**Aim of the task**. The listing below should be printed exactly, every line of it. Skip the pictures.

**Data extract**.
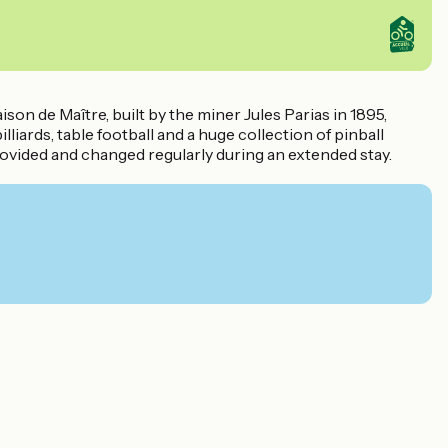
n de Maître, built by the miner Jules Parias in 1895,
liards, table football and a huge collection of pinball
ovided and changed regularly during an extended stay.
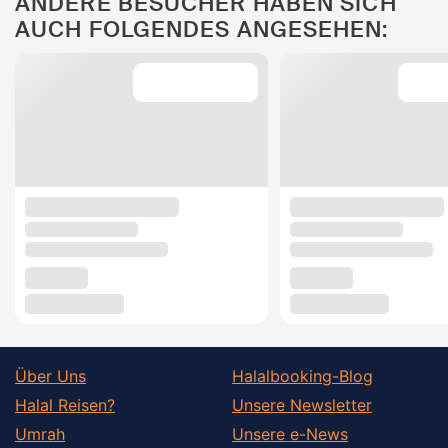
ANDERE BESUCHER HABEN SICH
AUCH FOLGENDES ANGESEHEN:
Über Uns
Halalbooking-Blog
Halal Reisen?
Unsere Newsletter
Umrah
Unsere e-News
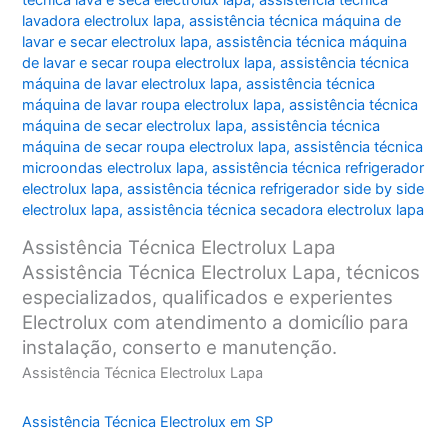
técnica lava e seca electrolux lapa
,
assistência técnica
lavadora electrolux lapa
,
assistência técnica máquina de
lavar e secar electrolux lapa
,
assistência técnica máquina
de lavar e secar roupa electrolux lapa
,
assistência técnica
máquina de lavar electrolux lapa
,
assistência técnica
máquina de lavar roupa electrolux lapa
,
assistência técnica
máquina de secar electrolux lapa
,
assistência técnica
máquina de secar roupa electrolux lapa
,
assistência técnica
microondas electrolux lapa
,
assistência técnica refrigerador
electrolux lapa
,
assistência técnica refrigerador side by side
electrolux lapa
,
assistência técnica secadora electrolux lapa
Assistência Técnica Electrolux Lapa
Assistência Técnica Electrolux Lapa, técnicos
especializados, qualificados e experientes
Electrolux com atendimento a domicílio para
instalação, conserto e manutenção.
Assistência Técnica Electrolux Lapa
Assistência Técnica Electrolux em SP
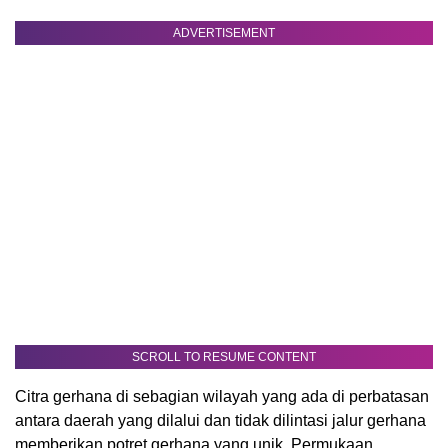
ADVERTISEMENT
SCROLL TO RESUME CONTENT
Citra gerhana di sebagian wilayah yang ada di perbatasan
antara daerah yang dilalui dan tidak dilintasi jalur gerhana
memberikan potret gerhana yang unik. Permukaan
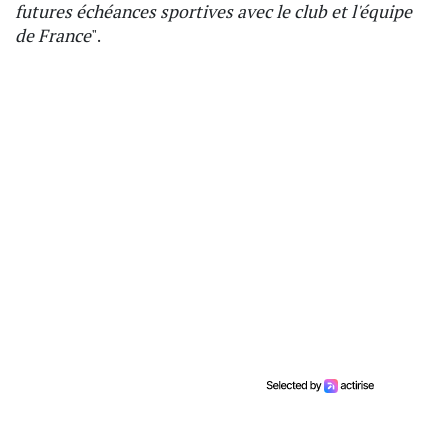
futures échéances sportives avec le club et l'équipe
de France
".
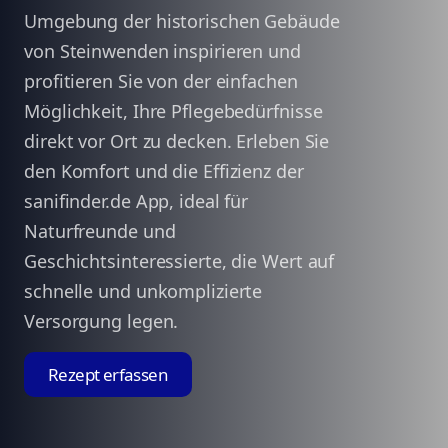
Umgebung der historischen Gebäude
von Steinwenden inspirieren und
profitieren Sie von der einfachen
Möglichkeit, Ihre Pflegebedürfnisse
direkt vor Ort zu decken. Erleben Sie
den Komfort und die Effizienz der
sanifinder.de App, ideal für
Naturfreunde und
Geschichtsinteressierte, die Wert auf
schnelle und unkomplizierte
Versorgung legen.
Rezept erfassen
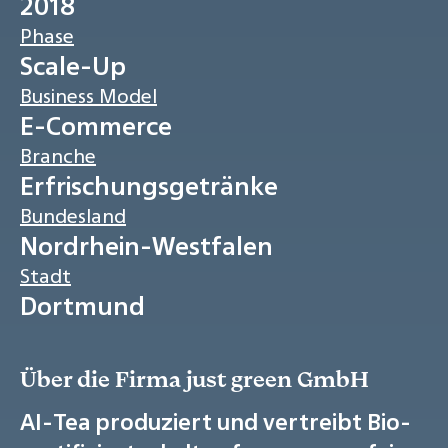
2018
Phase
Scale-Up
Business Model
E-Commerce
Branche
Erfrischungsgetränke
Bundesland
Nordrhein-Westfalen
Stadt
Dortmund
Über die Firma just green GmbH
AI-Tea produziert und vertreibt Bio-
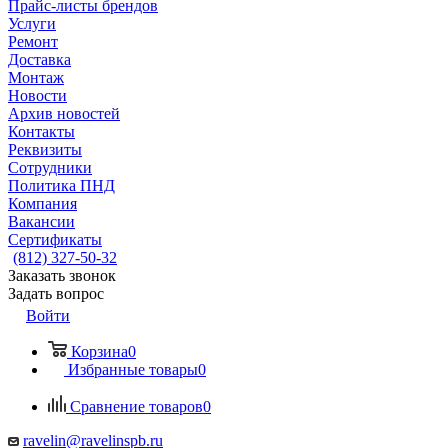
Прайс-листы брендов
Услуги
Ремонт
Доставка
Монтаж
Новости
Архив новостей
Контакты
Реквизиты
Сотрудники
Политика ПНД
Компания
Вакансии
Сертификаты
(812) 327-50-32
Заказать звонок
Задать вопрос
Войти
Корзина
0
Избранные товары
0
Сравнение товаров
0
ravelin@ravelinspb.ru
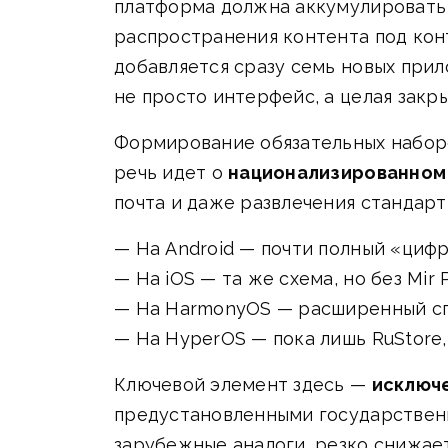
платформа должна аккумулировать ф
распространения контента под кон
добавляется сразу семь новых прил
не просто интерфейс, а целая закр
Формирование обязательных набор
речь идет о
национализированном
почта и даже развлечения стандар
— На Android — почти полный «цифро
— На iOS — та же схема, но без Mir 
— На HarmonyOS — расширенный сп
— На HyperOS — пока лишь RuStore, 
Ключевой элемент здесь —
исключ
предустановленными государственн
зарубежные аналоги, резко снижает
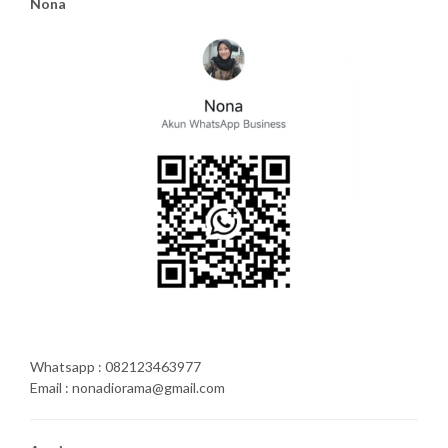
Nona
Whatsapp : 082123463977
Email : nonadiorama@gmail.com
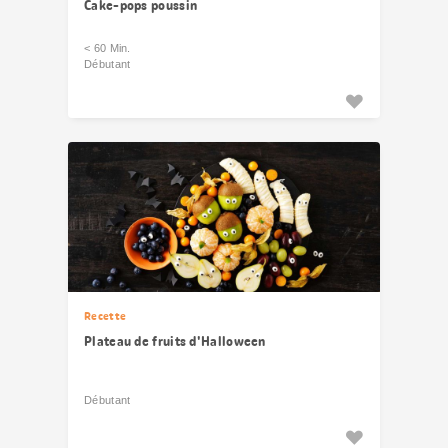
Cake-pops poussin
< 60 Min.
Débutant
Recette
Plateau de fruits d'Halloween
Débutant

**Result of this exercise**.
n de Maître, built by the miner Jules Parias in 1895,
liards, table football and a huge collection of pinball
ovided and changed regularly during an extended stay.
ANDERE BESUCHER HABEN SICH
AUCH FOLGENDES ANGESEHEN:
Über Uns
Halalbooking-Blog
Halal Reisen?
Unsere Newsletter
Umrah
Unsere e-News
técnica lava e seca electrolux lapa
,
assistência técnica
lavadora electrolux lapa
,
assistência técnica máquina de
lavar e secar electrolux lapa
,
assistência técnica máquina
de lavar e secar roupa electrolux lapa
,
assistência técnica
máquina de lavar electrolux lapa
,
assistência técnica
máquina de lavar roupa electrolux lapa
,
assistência técnica
máquina de secar electrolux lapa
,
assistência técnica
máquina de secar roupa electrolux lapa
,
assistência técnica
microondas electrolux lapa
,
assistência técnica refrigerador
electrolux lapa
,
assistência técnica refrigerador side by side
electrolux lapa
,
assistência técnica secadora electrolux lapa
Assistência Técnica Electrolux Lapa
Assistência Técnica Electrolux Lapa, técnicos
especializados, qualificados e experientes
Electrolux com atendimento a domicílio para
instalação, conserto e manutenção.
Assistência Técnica Electrolux Lapa
Assistência Técnica Electrolux em SP
ADVERTISEMENT
SCROLL TO RESUME CONTENT
Citra gerhana di sebagian wilayah yang ada di perbatasan
antara daerah yang dilalui dan tidak dilintasi jalur gerhana
memberikan potret gerhana yang unik. Permukaan
futures échéances sportives avec le club et l'équipe
de France
".
Umgebung der historischen Gebäude
von Steinwenden inspirieren und
profitieren Sie von der einfachen
Möglichkeit, Ihre Pflegebedürfnisse
direkt vor Ort zu decken. Erleben Sie
den Komfort und die Effizienz der
sanifinder.de App, ideal für
Naturfreunde und
Geschichtsinteressierte, die Wert auf
schnelle und unkomplizierte
Versorgung legen.
Rezept erfassen
2018
Phase
Scale-Up
Business Model
E-Commerce
Branche
Erfrischungsgetränke
Bundesland
Nordrhein-Westfalen
Stadt
Dortmund
Über die Firma just green GmbH
AI-Tea produziert und vertreibt Bio-
Прайс-листы брендов
Услуги
Ремонт
Доставка
Монтаж
Новости
Архив новостей
Контакты
Реквизиты
Сотрудники
Политика ПНД
Компания
Вакансии
Сертификаты
(812) 327-50-32
Заказать звонок
Задать вопрос
Войти
Корзина
0
Избранные товары
0
Сравнение товаров
0
ravelin@ravelinspb.ru
платформа должна аккумулировать ф
распространения контента под кон
добавляется сразу семь новых прил
не просто интерфейс, а целая закр
Формирование обязательных набор
речь идет о
национализированном
почта и даже развлечения стандар
— На Android — почти полный «цифро
— На iOS — та же схема, но без Mir 
— На HarmonyOS — расширенный сп
— На HyperOS — пока лишь RuStore, 
Ключевой элемент здесь —
исключ
предустановленными государственн
зарубежные аналоги, резко снижает
Nona
Whatsapp : 082123463977
Email : nonadiorama@gmail.com
Cake-pops poussin
< 60 Min.
Débutant
Recette
Plateau de fruits d'Halloween
Débutant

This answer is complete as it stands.